Two red. And two green.
END
I like those two. We may see them again if you dig this outing. Remember that these stories at most get a second draft out of me so please excuse that they’re a tad long and a little rough round the edges. I’m still finding my stride in this space and I’m also using you to throw work at that would normally just sit on a hard drive somewhere. I’m just glad it finds a home and a couple hundred readers or so.
I’m grateful to everyone who used this link to buy me a coffee following the last newsletter. I actually converted it into much needed midnight pizza so thank-you. In return here’s a tip for a cool little French action flick that’s about to take off. It seems to be playing on Netflix in most regions and they just green-lit a sequel. Shot in 38 days you can just tell they had fun making this one. The trailer is great, but you may wanna skip it as its designed to make you think you’re gonna get The French and The Furious which it really isn’t. It’s worth watching for the police station scene alone so go watch it before Jason Statham gets his hands on the remake.
In an early draft of this newsletter I started talking about some of my favourite police station take-down scenes. It’s one of those weird movie buttons that when pushed makes me lean forward and grin. I think its the pure audacity involved when a character or characters enter a place that is designed to mean GAME OVER and instead hit LEVEL UP. I have a bunch of these buttons, but I think I’ll talk a little more about this particular one in 003.
Seeing as we all seem to be finally sitting in line for vaccinations I thought I’d finish up with a jab of Serj straight into your punching arm.
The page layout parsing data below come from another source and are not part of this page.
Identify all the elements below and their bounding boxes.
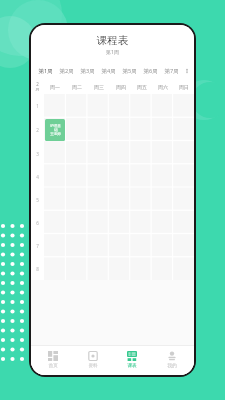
button[interactable]: 周三 (88, 80, 110, 94)
staticText: 2 (36, 127, 39, 133)
staticText: 王老师 (50, 132, 61, 136)
staticText: 第3周 (80, 67, 95, 75)
button[interactable]: 课表 (114, 345, 150, 375)
button[interactable]: 周五 (131, 80, 152, 94)
button[interactable]: 第6周 (140, 64, 161, 77)
staticText: 课程表 (31, 34, 194, 47)
staticText: 护理基 (50, 124, 61, 128)
button[interactable]: 第5周 (119, 64, 140, 77)
button[interactable]: 周二 (66, 80, 88, 94)
button[interactable]: 周日 (173, 80, 194, 94)
button[interactable]: 第2周 (56, 64, 77, 77)
staticText: 月 (35, 87, 40, 93)
button[interactable]: More options (182, 64, 192, 77)
staticText: 3 (36, 151, 39, 157)
staticText: 周三 (94, 84, 104, 90)
staticText: 首页 (48, 363, 58, 369)
staticText: 2 (36, 81, 39, 87)
staticText: 周五 (137, 84, 147, 90)
staticText: 周日 (179, 84, 189, 90)
staticText: 第6周 (143, 67, 158, 75)
staticText: 4 (36, 174, 39, 180)
staticText: 资料 (88, 363, 98, 369)
button[interactable]: 我的 (154, 345, 190, 375)
staticText: 8 (36, 266, 39, 272)
staticText: 课表 (127, 363, 137, 369)
staticText: 周六 (158, 84, 168, 90)
staticText: 周一 (50, 84, 60, 90)
staticText: 第5周 (122, 67, 137, 75)
button[interactable]: 护理基 (45, 119, 65, 141)
staticText: 础 (54, 128, 58, 132)
staticText: 第1周 (31, 49, 194, 56)
button[interactable]: 第7周 (161, 64, 182, 77)
staticText: 7 (36, 243, 39, 249)
button[interactable]: 周四 (110, 80, 131, 94)
staticText: 6 (36, 220, 39, 226)
button[interactable]: 第1周 (34, 64, 56, 77)
staticText: 第4周 (101, 67, 116, 75)
staticText: 周二 (72, 84, 82, 90)
staticText: 1 (36, 103, 39, 109)
button[interactable]: 资料 (75, 345, 111, 375)
button[interactable]: 周一 (44, 80, 66, 94)
staticText: 5 (36, 197, 39, 203)
staticText: 第7周 (164, 67, 179, 75)
button[interactable]: 第3周 (77, 64, 98, 77)
staticText: 我的 (167, 363, 177, 369)
button[interactable]: 首页 (35, 345, 71, 375)
button[interactable]: 第4周 (98, 64, 119, 77)
staticText: 第2周 (59, 67, 74, 75)
staticText: 第1周 (38, 67, 53, 75)
staticText: 周四 (116, 84, 126, 90)
button[interactable]: 周六 (152, 80, 173, 94)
Her name is Aleksandra Bortich.
Right. Ten days. Less even. See you then.
Sizemore.
I love The Hot Rock! The scene where they're testing explosives has made it into a few places (unless they stole it from The Italian Job?), as has the elevator hypnosis. And of course Sneakers was compared to it on release.
Will have a look at Lost Bullet, looks fun.
Shortwave is great! In the first couple of paragraphs I was thinking this should have been a Merica Adams story but Samantha is much better, I can't decide if there's more or less moral ambiguity.
I look forward to more, in your own time (tenish days?).